“Too embarrassed even to try as long as everyone was looking at me, I made what was probably a fairly unique request. ‘Um, I’ll have a go. But I can’t do it if you’re all looking at me. Can I go inside the wardrobe and sing from there?’ The others looked at me strangely, possibly beginning to worry about the apparent absence of any stage personality in this girl they had just recruited, but to their credit they agreed, without killing themselves laughing, and so in I went. From inside my hidey-hole I sang David Bowie’s ‘Rebel Rebel’. I emerged to a very positive response, the others all declaring that I sounded like Siouxsie Sioux – I was trying very hard to – and while I was quite pleased with myself, I wasn’t sure that I would be able to do it in front of an audience. We could hardly take the wardrobe around with us.”
In this quote from Tracey Thorn, she reflects on a moment of stage fright and embarrassment while auditioning for a band. Thorn's vulnerability shines through as she admits to being too self-conscious to perform in front of others, preferring instead to hide in a wardrobe while singing. Despite her initial hesitation, Thorn receives positive feedback from her bandmates, who compare her singing to that of Siouxsie Sioux. This anecdote highlights Thorn's insecurities and doubts about her own abilities, as well as the importance of support and encouragement from others in overcoming our fears.
In this passage, musician Tracey Thorn reflects on a moment of vulnerability and creativity from her past. She is hesitant to perform in front of others, but finds a unique solution that allows her to express herself. This anecdote is a reminder that it's okay to have moments of self-doubt and to find unconventional ways to overcome them. It also speaks to the importance of creating a safe space for oneself in order to take risks and showcase one's talents.
In this excerpt, Tracey Thorn recounts a moment of vulnerability and self-consciousness when asked to sing in front of others. She makes a unique request to sing from inside a wardrobe to alleviate her stage fright. This showcases a humorous and endearing anecdote about overcoming fear in a creative way.
This excerpt from Tracey Thorn showcases a moment of vulnerability and bravery as she overcame her stage fright by singing from inside a wardrobe. Reflecting on this passage, consider the following questions:
“[T.J.] Without thinking, I held them out to her. She stopped laughing, and looked at me like she wasn't quite sure what I meant. I waited, and she leaned toward me and opened her mouth. I slid my fingers inside, wondering if my eyes were as big as hers. When she sucked the breadfruit off, my breathing got all messed up."More?"She nodded, just barely, and her breathing didn't sound right either. I scooped up some breadfruit and this time, when I put my fingers in her mouth, she put her hand on my wrist. I waited for her to swallow and then I lost my shit completely. I grabbed her face with both hands, and I kissed her, hard. She opened her mouth and I slipped my tongue inside. I could have kissed her for days, and if she told me to stop I wasn't sure I'd be able to.”
“And all the while I try very hard to keep my eyes from darting to Sean because I'm quite certain that no one at the table will be able to miss how I look at him and how I find him looking back.”

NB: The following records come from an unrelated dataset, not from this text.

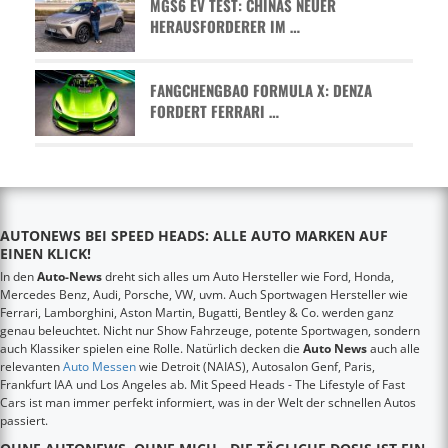
MGS6 EV TEST: CHINAS NEUER
HERAUSFORDERER IM …
FANGCHENGBAO FORMULA X: DENZA
FORDERT FERRARI …
AUTONEWS BEI SPEED HEADS: ALLE AUTO MARKEN AUF
EINEN KLICK!
In den
Auto-News
dreht sich alles um Auto Hersteller wie Ford, Honda,
Mercedes Benz, Audi, Porsche, VW, uvm. Auch Sportwagen Hersteller wie
Ferrari, Lamborghini, Aston Martin, Bugatti, Bentley & Co. werden ganz
genau beleuchtet. Nicht nur Show Fahrzeuge, potente Sportwagen, sondern
auch Klassiker spielen eine Rolle. Natürlich decken die
Auto News
auch alle
relevanten
Auto Messen
wie Detroit (NAIAS), Autosalon Genf, Paris,
Frankfurt IAA und Los Angeles ab. Mit Speed Heads - The Lifestyle of Fast
Cars ist man immer perfekt informiert, was in der Welt der schnellen Autos
passiert.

“I was trying so hard to be what everyone wanted me to be, and yet every time I looked around, I was failing.”
“When I was done reading the poem, everyone was quiet. A very sad quiet. But the amazing thing was that it wasn’t a bad sad at all. It was just something that made everyone look around at each other and know that they were there. Sam and Patrick looked at me. And I looked at them. And I think they knew. Not anything specific really. They just knew. And I think that’s all you can ever ask from a friend.”

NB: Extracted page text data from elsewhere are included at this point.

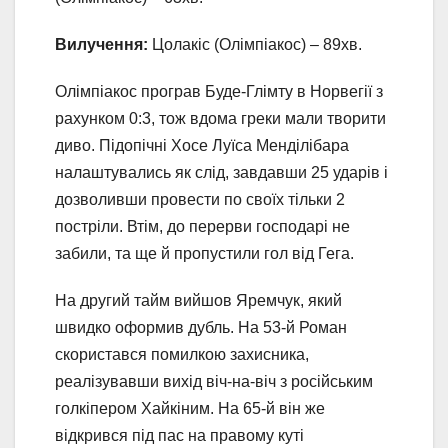
Вилучення:
Цолакіс (Олімпіакос) – 89хв.
Олімпіакос програв Буде-Глімту в Норвегії з
рахунком 0:3, тож вдома греки мали творити
диво. Підопічні Хосе Луїса Менділібара
налаштувались як слід, завдавши 25 ударів і
дозволивши провести по своїх тільки 2
постріли. Втім, до перерви господарі не
забили, та ще й пропустили гол від Гега.
На другий тайм вийшов Яремчук, який
швидко оформив дубль. На 53-й Роман
скористався помилкою захисника,
реалізувавши вихід віч-на-віч з російським
голкіпером Хайкіним. На 65-й він же
відкрився під пас на правому куті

“He said there were going to be literary parties. I tried to imagine a literary party and was unable to. It was a very abstract effort, like trying to imagine a triangle or a cube. Wearing a suit made me feel even more abstract. I had a mental picture of me inside my suit, inside a party, inside a building, inside San Francisco. I didn't know what I was doing, inside so many things that were unlike me.”
“[T.J.] I kissed her as soon as we were inside her apartment, and I wasn’t gentle about it, holding her face firmly in my hands and pressing my lips hard against hers. She wasn’t anyone’s to own – I knew that – but right then she was mine.”